Are you frustrated that your physique isn’t changing? Have you been lifting the same weights for a long period of time?

Here’s the thing – in order for you to gain muscle mass, there are three key things that MUST increase and change over time:

(1) The weight on the bar
Do you want to know what people with amazing physiques all have in common? They train very hard and are also incredibly strong. As such, if you want to develop an elite physique, you should always train hard, and work towards getting stronger over time.

There are two main principles that you can focus on to ensure you are meeting those strength gains: you can look at the weight that you are lifting, and/or at the number of repetitions you are performing with a given weight on a specific exercise.

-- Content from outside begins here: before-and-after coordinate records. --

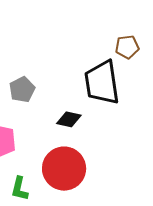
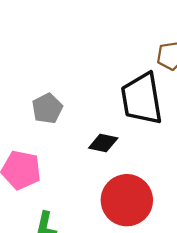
red circle: (64, 169) -> (127, 200), moved

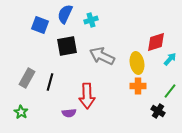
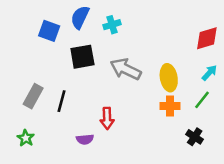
red diamond: (156, 42) -> (207, 38), moved
green line: (170, 91) -> (202, 100), moved
red arrow: (87, 96) -> (107, 118), size x0.7

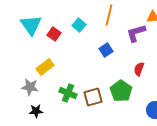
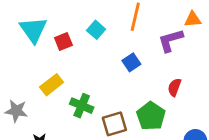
red square: (54, 34) -> (63, 42), turned 32
gray star: (30, 87) -> (16, 111), moved
green cross: (68, 93) -> (82, 106), moved

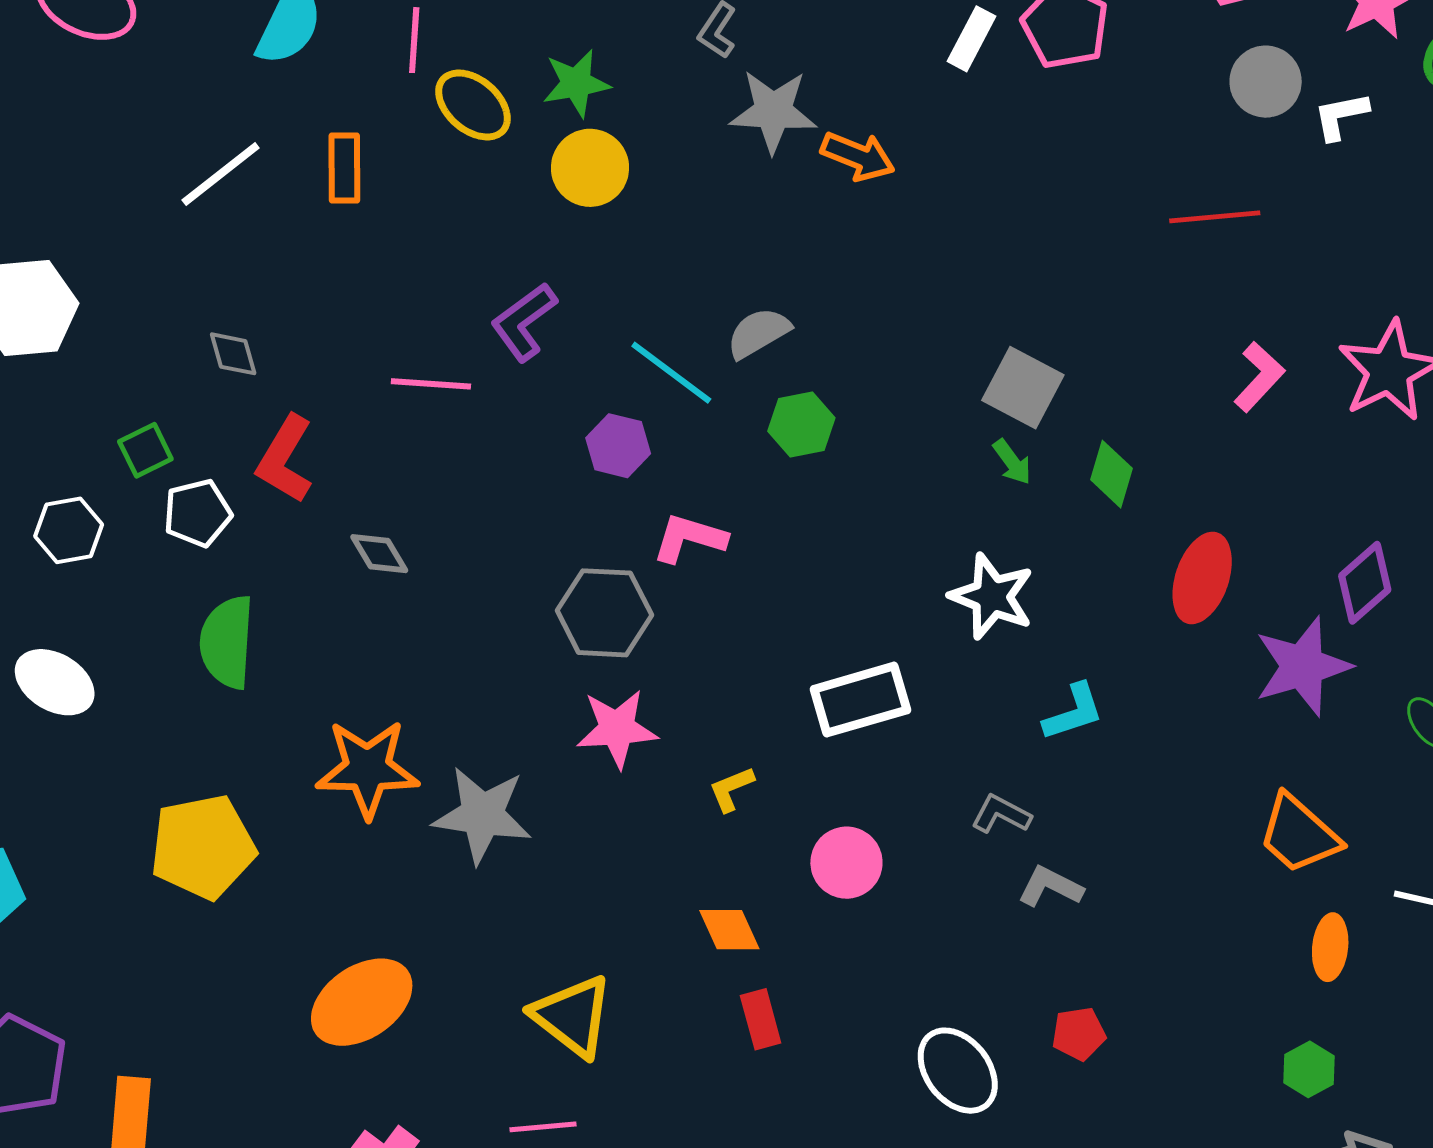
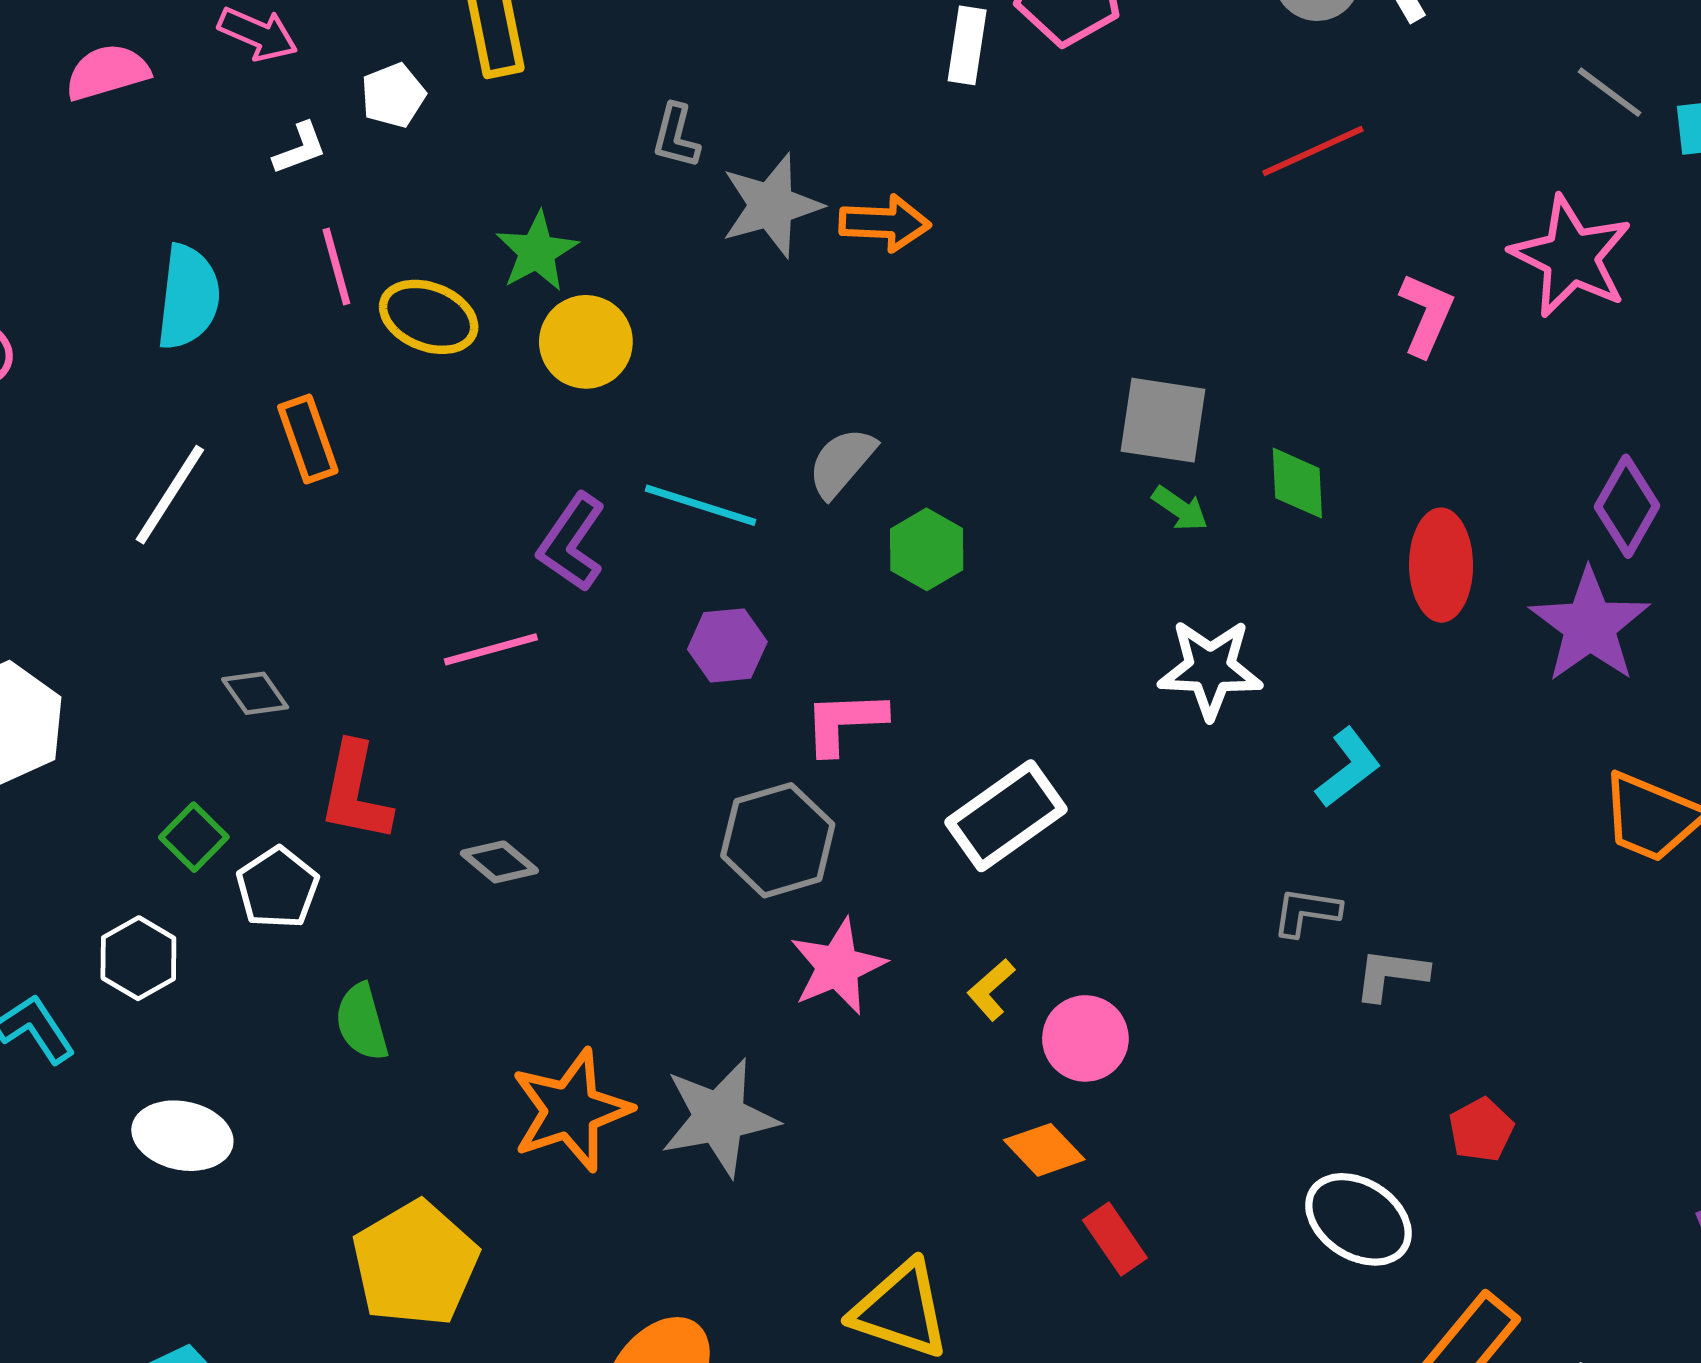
cyan line: (671, 373) -> (701, 505), moved
green semicircle: (227, 642) -> (362, 1022), size x0.7
white rectangle: (860, 700) -> (1006, 816), moved
pink circle: (846, 863) -> (1085, 1038), moved

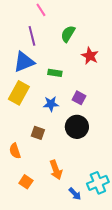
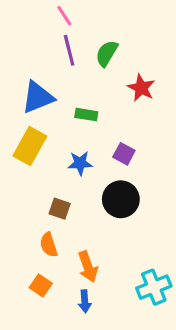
purple line: (32, 36) -> (69, 50), moved
orange semicircle: (15, 151) -> (49, 245), moved
blue arrow: (75, 194) -> (85, 301), moved, turned 40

Of course, it goes without saying that having a log-book and being meticulous with your session planning is critical for this to work.

As such, when writing out your workout, pre-plan the weight you will be lifting for each exercise and establish how many reps you’ll be aiming for too. This will give you a crystal-clear goal for each set and will ensure you leave nothing in the tank.

“But Vaughan, what happens when I’m strong enough to hit those target reps and more?”;

Well, first of all, if you had aimed for 10 reps and upon completion realise “there’s more there”, KEEP GOING! But ultimately, that’s when it’s time to increase the weight on the bar for that lift ahead of your next session.

I always advise clients to make these increases small: add an extra 2.5kg-5kg total, so that you’re not compromising your performance and execution. Leave your ego at the door! Work on these increases slowly and methodically and I can assure you that after 6 months your strength will have surpassed any limits you thought you had.

(2) The food on your plate
As you get stronger, your body will require more calories to perform at its best in the gym, as well as to recover appropriately from the work it has done. Given that performance and recovery are critical to gaining quality muscle mass, it follows that your calorie intake will have to increase to match the body’s energy demands.

It’s at this point you are probably asking yourself “When and how often you should I increase my food intake?”. Which leads me onto the third factor that must change and go up over time for you to gain muscle:

(3) The number on the scale
When and how you choose to increase your calorie intake should always be strategic, which is why at VW Physique we place so much emphasis on collecting as much data about the body as possible.

Of course, decisions about changes in food will be made for a variety of reasons, but the first thing to look at is the number on the scales, by asking yourself the following:

  • Is it increasing over time?

  • Has it stalled for the last 1-2 weeks?

  • Are you gaining roughly 1-2kg per month?

The truth is that if your weight isn’t increasing, you are probably not gaining new muscle mass. As such, if you find that your body weight has plateaued, a simple strategy could be to aim to add an extra 100-200 calories daily across the week. However, please bear in mind this will always be person dependent, and that this is just an average estimate.

Since your protein intake will always remain constant, I’d advise you increase your carbohydrate or fat intake accordingly, and then patiently await the body’s response. To truly know if your increase has been effective, track your body weight daily but focus on the weekly average – this will give you a true reflection of any increases/decreases that have resulted from the changes you’ve made.

In summary, all of the three factors – weight on the bar, food on your plate, and weight on the scale – must increase for you to be sure that you’re gaining new muscle mass over time. If you’re only nailing two out of the three, it simply will not happen.